Pouvez-vous devenir un leader de niveau 5?

dimanche, 15.03.2020

Christophe Clavé *

Christophe Clavé

Dans un article publié par la Harvard Business Review, Jim Collins au terme d’une recherche de cinq ans a démontré l’importance qu’avait la qualité des leaders dans la performance des entreprises. Son étude fait ressortir cinq niveaux de leaders, en fonction de la réussite de leur entreprise et de leur contribution à cette réussite.
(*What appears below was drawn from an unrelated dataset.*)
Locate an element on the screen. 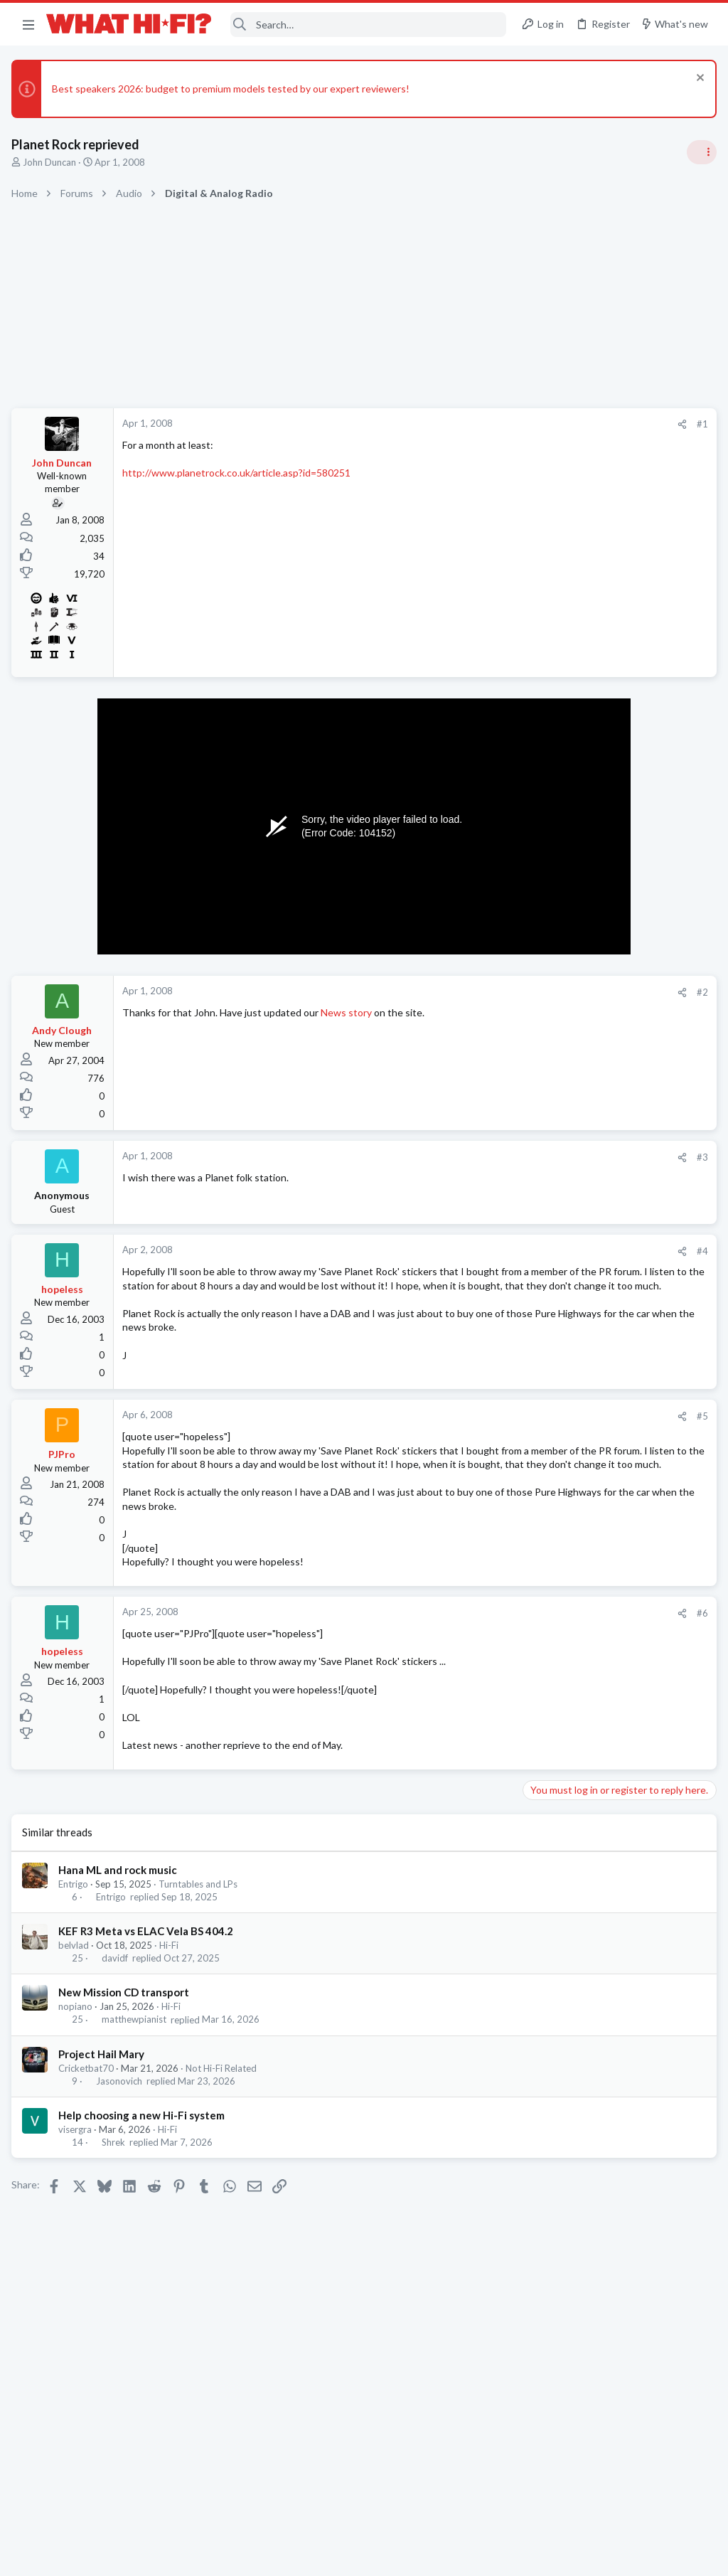  Jasonovich is located at coordinates (122, 2127).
Les entreprises ayant démontré un niveau de performance supérieur à la moyenne sur une période de quinze ans ont toutes eu à leur tête un leader de niveau 5.

Humbles et volontaires

Ceux-ci combinent une dualité paradoxale, ils sont à la fois humbles et dotés d’une grande force de volonté. Cette dualité permet de faire face aux plus sérieuses difficultés, tout en conservant une foi en l’avenir profondément ancrée. L’humilité dont il est question est un aspect intéressant de ce profil de leader.

La capacité à écouter et entendre, l’empathie, l’attention aux autres sont les bases de la motivation des équipes. Ces dispositions d’esprit sont également les conditions nécessaires à l’apprentissage et à l’émergence de l’intelligence collective.
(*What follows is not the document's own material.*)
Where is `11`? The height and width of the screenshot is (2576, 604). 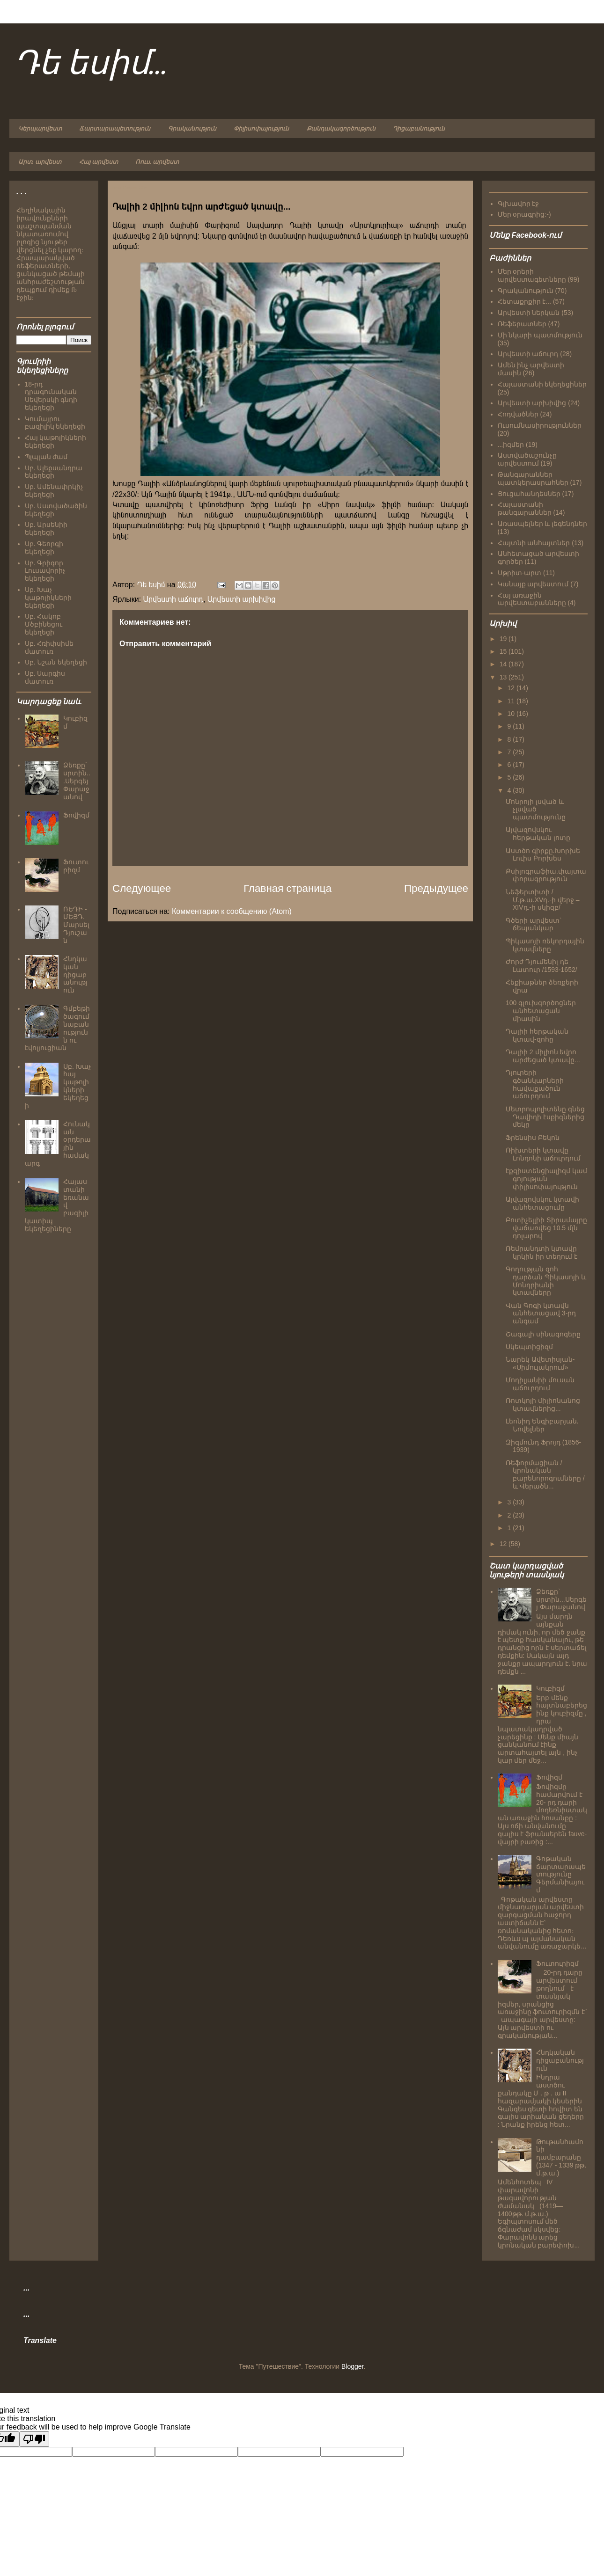 11 is located at coordinates (511, 701).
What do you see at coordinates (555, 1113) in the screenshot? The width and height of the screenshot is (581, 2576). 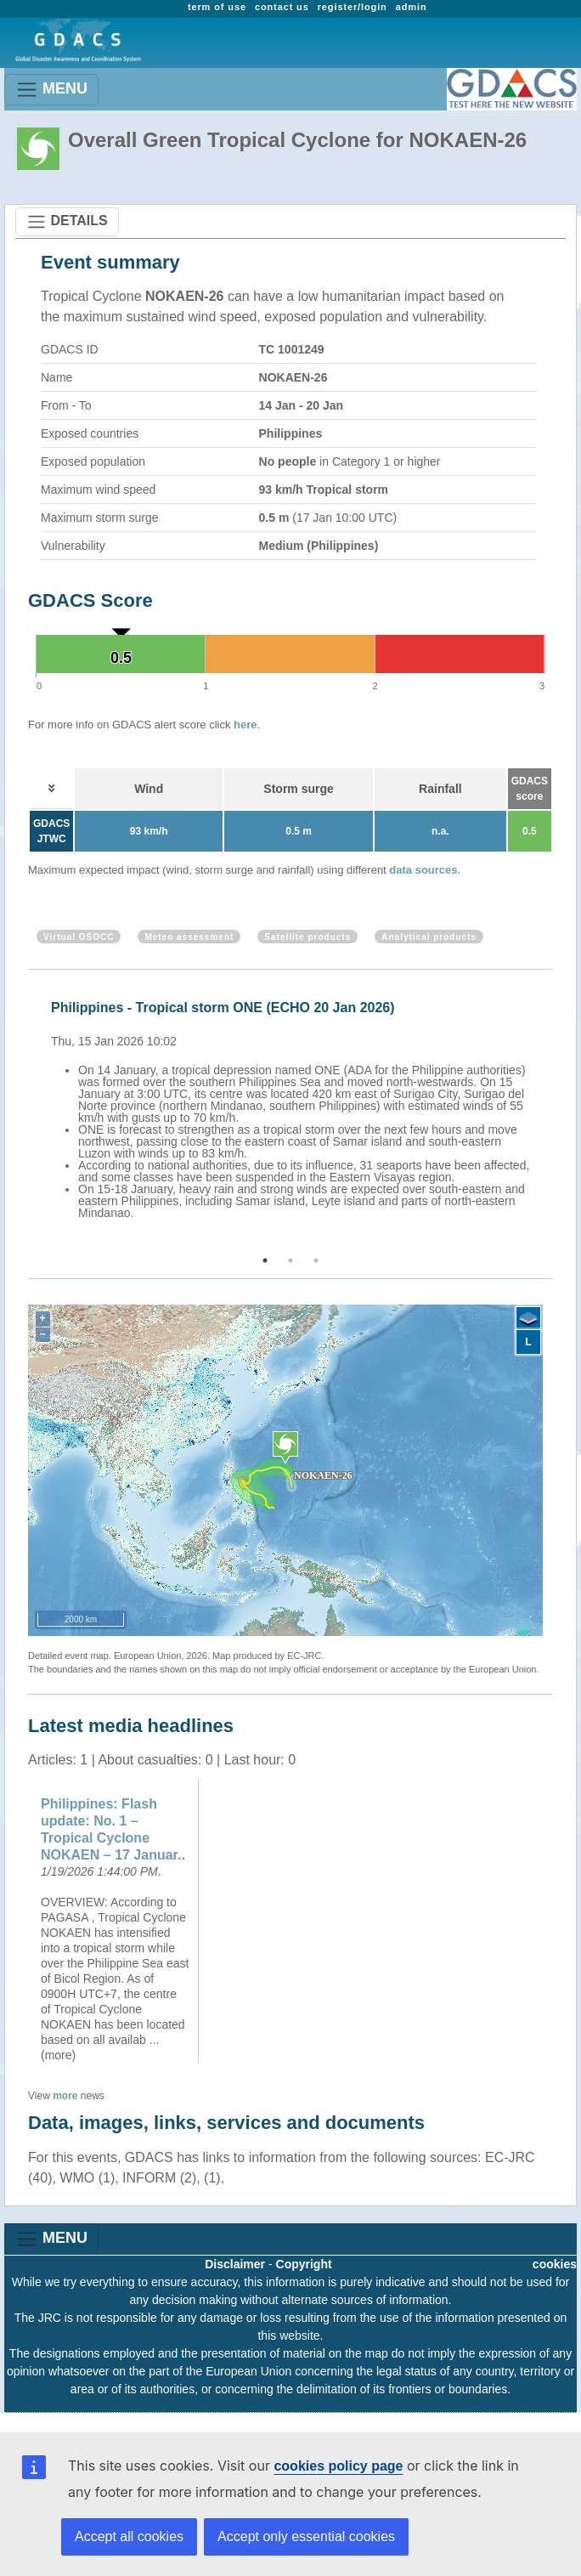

C’est la combinaison de ces qualités contradictoires qui donne sa force au leader de niveau 5. C’est ce que l’auteur de l’étude appelle «le yin et le yang» du niveau 5. Clairvoyance ou signe de leur humilité, les leaders de niveau 5 citent souvent la chance comme un facteur de leur réussite.

La bonne personne au bon endroit

On raconte qu’avant de promouvoir un soldat général, Napoléon demandait si celui-ci avait de la chance. On pourrait philosopher sur les origines de la chance.

Le fait est que certaines personnes, à certains moments de leur vie, bénéficient d’un alignement des planètes qui leur est favorable.

Et cela a été le cas pour les leaders de niveau 5. Il y a sans doute derrière cette chance l’adéquation d’une personnalité avec un contexte donné. La bonne personne au bon endroit et au bon moment.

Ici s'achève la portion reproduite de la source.